MIDDLETOWN, Lake County (KPIX 5) — For the generations of people who fell in love with Harbin Hot Springs, the 2015 Valley Fire’s destruction of the famed clothing-optional resort was heartbreaking. Now, the public can finally return to see what was lost, and what has been reborn.
“Harbin used to put on workshops about personal change and development,” said Eric Richardson, one of Harbin’s managing directors. “This is the biggest workshop we’ve ever done.”
All over the property workers were busy making last-minute preparations Friday for the retreat’s reopening. Guests will not be able to stay overnight for at least several more months, but they will be able to use the pools during the day, as well as limited food, massage and yoga activities.
To say it’s been an uphill climb just to this point would hardly do the effort justice. “We’ve been climbing a mountain and we just got to the first ledge,” Richardson said of the effort. “There’s a long way to climb beyond this, but we can rest here for a little bit.”

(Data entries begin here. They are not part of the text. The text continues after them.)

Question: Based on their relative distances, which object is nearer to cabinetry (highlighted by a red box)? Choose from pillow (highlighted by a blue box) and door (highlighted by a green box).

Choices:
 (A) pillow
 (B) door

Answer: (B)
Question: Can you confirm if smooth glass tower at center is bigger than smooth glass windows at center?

In every direction there is evidence of the love that went into this job: the artisan-crafted handrails, the detailed woodwork, the thoughts embedded in the concrete, and the trees that were salvaged from the fire itself. “Planed it down, and you can see how it makes a landscaping effect with the diffused lighting,” explained Harbin director Will Erme, pointing to the salvaged wood that now adorns the retreat’s expanded sauna.
Three-and-a-half years it has taken to get here, an effort that spanned at least two more fire in this very area. The men and women who are rebuilding Harbin know they are not alone in this struggle. “We’ve been through this, and we know how hard it is to get started,” Erme said. “Again, it took us three years just to get to this point.”

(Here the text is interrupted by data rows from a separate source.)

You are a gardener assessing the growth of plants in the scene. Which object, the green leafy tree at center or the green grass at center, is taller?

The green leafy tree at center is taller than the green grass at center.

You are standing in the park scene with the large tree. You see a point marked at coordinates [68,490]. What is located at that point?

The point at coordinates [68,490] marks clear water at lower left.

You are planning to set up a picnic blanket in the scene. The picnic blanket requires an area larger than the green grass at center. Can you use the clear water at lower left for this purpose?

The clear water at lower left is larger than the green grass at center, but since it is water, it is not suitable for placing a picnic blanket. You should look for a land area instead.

So for Harbin lovers who come back, they will still see evidence of the fire all around them. “Hundreds of thousands of trees were lost in this canyon, maybe a million,” Richardson said, pointing to the scorched hillsides. But some of the trees that burned are still alive. And Harbin, like the land itself, is a collision of what was lost and what has come afterwards.

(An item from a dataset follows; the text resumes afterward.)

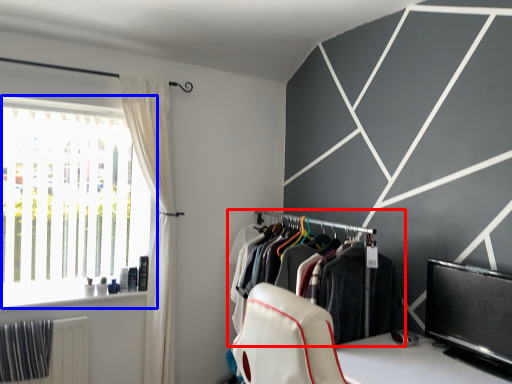 Question: Among these objects, which one is nearest to the camera, closet (highlighted by a red box) or window (highlighted by a blue box)?

Choices:
 (A) closet
 (B) window

Answer: (A)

Every guest who returns here will have to sort through those emotions, just like those who who have had to rebuild a retreat that also serves as their home. “I’m sure there’s going to be, since we experienced the same thing, a sense of loss,” Erme says. “But it’s going to be tempered with being able to slide back into the warm waters again, and experience that sense of peace.”
Harbin reopens this weekend, but for day use only. Visitors will also want to make a reservation, as the current facilities can only handle so many people. But after three-and-a-half years, visitors can finally come back and get in the water.